Re: pg_dump multi VALUES INSERT - Mailing list pgsql-hackers

From Fabien COELHO
Subject Re: pg_dump multi VALUES INSERT
Date
Msg-id alpine.DEB.2.21.1901231633430.16643@lancre
Whole thread Raw
In response to Re: pg_dump multi VALUES INSERT  (David Rowley <david.rowley@2ndquadrant.com>)
Responses Re: pg_dump multi VALUES INSERT  (David Rowley <david.rowley@2ndquadrant.com>)
Re: pg_dump multi VALUES INSERT  (David Rowley <david.rowley@2ndquadrant.com>)
List pgsql-hackers
Hello David,

> I thought about this and looked into it, but I decided it didn't look
> like a smart thing to do.  The reason is that if --inserts sets
> dump_inserts to 1 then --rows-per-insert sets it to something else
> that's likely fine, but if that happens in the opposite order then the
> --rows-per-insert gets overwritten with 1.

You can test before doing that!

   case X:
     if (opt.dump_inserts == 0)
       opt.dump_inserts = 1;
     // otherwise option is already set

> The bad news is the order that happens is defined by the order of the 
> command line args.

> It might be possible to make it work by having --inserts set some other 
> variable,

ISTM that it is enough to test whether the variable is zero.

> then set dump_inserts to 1 if it's set to 0 and the other variable is 
> set to >= 1... but that requires another variable, which is what you 
> want to avoid...

I still do not understand the need for another variable.

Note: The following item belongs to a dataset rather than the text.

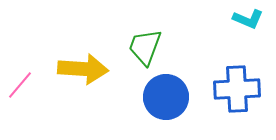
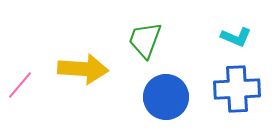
cyan L-shape: moved 12 px left, 18 px down
green trapezoid: moved 7 px up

   int ninserts = 0; // default is to use copy
   while (getopt...)
   {
     switch (...) {
       case "--inserts":
         if (ninserts == 0) ninserts = 1;
         break;
       case "--rows-per-insert":
         ninserts = arg_value;
         checks...
         break;
      ...

> I think it's best to have a variable per argument.

I disagree, because it adds complexity where none is needed: here the new 
option is an extension of a previous one, thus the previous one just 
becomes a particular case, so it seems simpler to manage it as the 
particular case it is rather than a special case, creating the need for 
checking the consistency and so if two variables are used.

> I could get rid of the got_rows_per_insert variable, but it would
> require setting the default value for rows_per_insert in the main()
> function rather than in InitDumpOptions().   I thought
> InitDumpOptions() looked like just the place to do this, so went with
> that option.  To make it work without got_rows_per_insert,
> rows_per_insert would have to be 0 by default and we'd know we saw a
> --rows-per-insert command line arg by the fact that rows_per_insert
> was non-zero.  Would you rather have it that way?

Yep, esp as rows_per_insert & dump_inserts could be the same.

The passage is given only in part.